Lift out, unaltered, the lines of the material below between the line holding "intérieurs. Selon l'AFCE, les" and the line holding "climatisation réversible ont bondi de 35%", counting both.

(Records for the exercise begins)

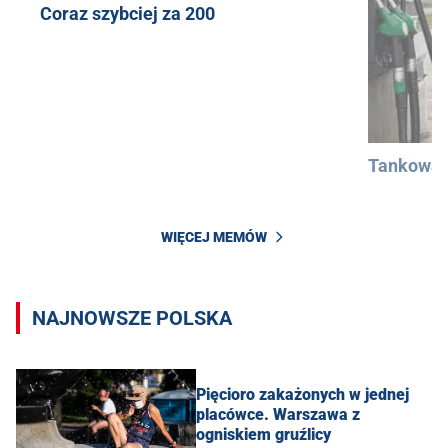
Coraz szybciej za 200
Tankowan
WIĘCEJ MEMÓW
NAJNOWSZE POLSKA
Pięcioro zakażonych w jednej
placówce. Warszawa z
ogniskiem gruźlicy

(Records for the exercise ends)
(Records for the exercise begins)

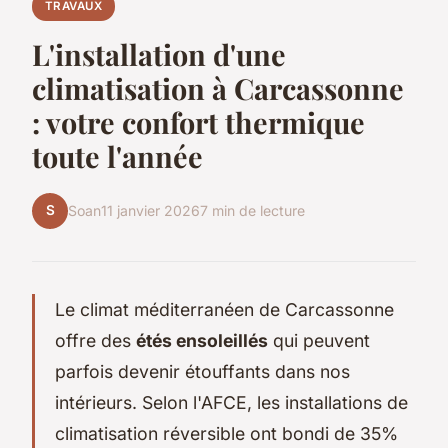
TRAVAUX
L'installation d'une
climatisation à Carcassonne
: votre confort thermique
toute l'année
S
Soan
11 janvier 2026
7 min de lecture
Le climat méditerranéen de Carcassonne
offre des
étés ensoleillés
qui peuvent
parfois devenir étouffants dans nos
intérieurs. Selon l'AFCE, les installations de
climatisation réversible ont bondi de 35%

(Records for the exercise ends)

Answer box -
intérieurs. Selon l'AFCE, les installations de
climatisation réversible ont bondi de 35%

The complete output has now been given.